Music Style Transfer with Time-Varying Inversion of Diffusion Models
Sifei Li, Yuxin Zhang, Fan Tang, Chongyang Ma, Weiming dong, Changsheng Xu
TL;DR
This work tackles text-guided music style transfer under data scarcity by introducing Time-Varying Textual Inversion (TVE) built on a diffusion-based backbone (Riffusion) to embed a style audio as a pseudo-word whose embedding shifts from texture to structure across diffusion timesteps, enabling precise transfer from arbitrary examples while preserving melody via content guidance. A Bias-Reduced Stylization (BRS) strategy performs a partial diffusion up to $t_p = T \cdot strength$ and denoises with the predicted noise to stabilize content preservation, operating in the latent space of a VAE. The approach is evaluated on a small, diverse dataset and outperforms baselines (R+TI, SS VQ-VAE, MUSICGEN) in both objective CLAP-based metrics and a multi-participant user study, demonstrating improved content preservation and style fit.
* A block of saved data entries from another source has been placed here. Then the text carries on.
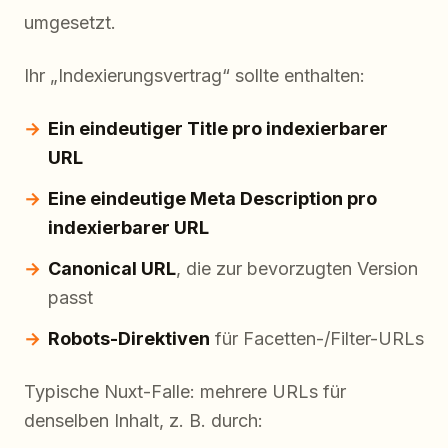
umgesetzt.
Ihr „Indexierungsvertrag“ sollte enthalten:
Ein eindeutiger Title pro indexierbarer
URL
Eine eindeutige Meta Description pro
indexierbarer URL
Canonical URL
, die zur bevorzugten Version
passt
Robots-Direktiven
für Facetten-/Filter-URLs
Typische Nuxt-Falle: mehrere URLs für
denselben Inhalt, z. B. durch: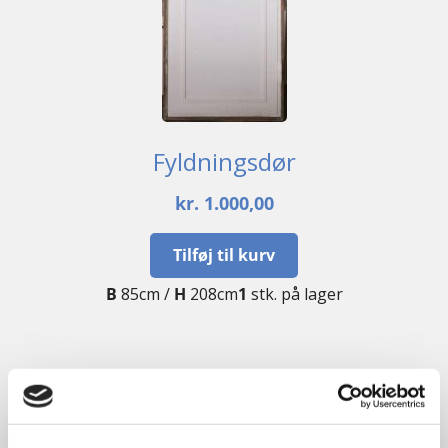
Fyldningsdør
kr.
1.000,00
Tilføj til kurv
B
85cm /
H
208cm
1
stk. på lager
GENBRUG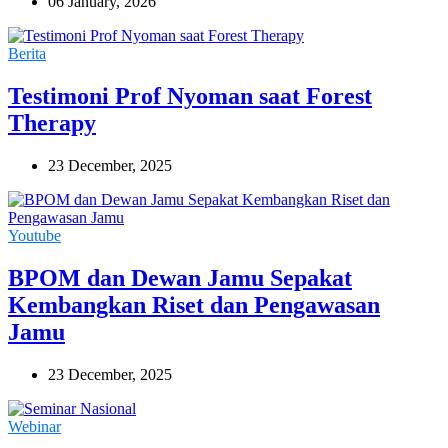
06 January, 2026
Berita
Testimoni Prof Nyoman saat Forest
Therapy
23 December, 2025
Youtube
BPOM dan Dewan Jamu Sepakat
Kembangkan Riset dan Pengawasan
Jamu
23 December, 2025
Webinar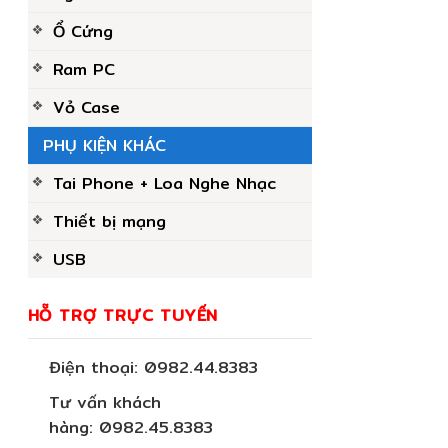
Ổ Cứng
Ram PC
Vỏ Case
PHỤ KIỆN KHÁC
Tai Phone + Loa Nghe Nhạc
Thiết bị mạng
USB
HỖ TRỢ TRỰC TUYẾN
Điện thoại:
0982.44.8383
Tư vấn khách
hàng:
0982.45.8383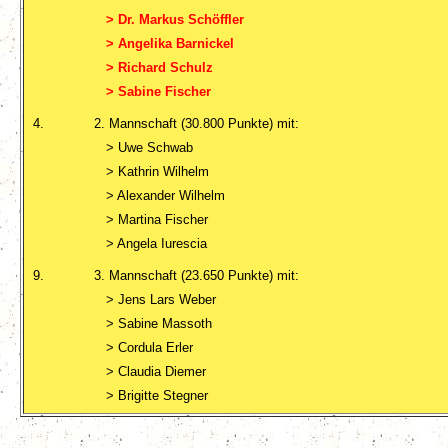
> Dr. Markus Schöffler
> Angelika Barnickel
> Richard Schulz
> Sabine Fischer
4.
2. Mannschaft (30.800 Punkte) mit:
> Uwe Schwab
> Kathrin Wilhelm
> Alexander Wilhelm
> Martina Fischer
> Angela Iurescia
9.
3. Mannschaft (23.650 Punkte) mit:
> Jens Lars Weber
> Sabine Massoth
> Cordula Erler
> Claudia Diemer
> Brigitte Stegner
This method enables robust music style transfer from non-musical and natural sounds and points toward more interpretable, attribute-disentangled music stylization with stronger pretrained models.
Abstract
With the development of diffusion models, text-guided image style transfer has demonstrated high-quality controllable synthesis results. However, the utilization of text for diverse music style transfer poses significant challenges, primarily due to the limited availability of matched audio-text datasets. Music, being an abstract and complex art form, exhibits variations and intricacies even within the same genre, thereby making accurate textual descriptions challenging. This paper presents a music style transfer approach that effectively captures musical attributes using minimal data. We introduce a novel time-varying textual inversion module to precisely capture mel-spectrogram features at different levels. During inference, we propose a bias-reduced stylization technique to obtain stable results. Experimental results demonstrate that our method can transfer the style of specific instruments, as well as incorporate natural sounds to compose melodies. Samples and source code are available at https://lsfhuihuiff.github.io/MusicTI/.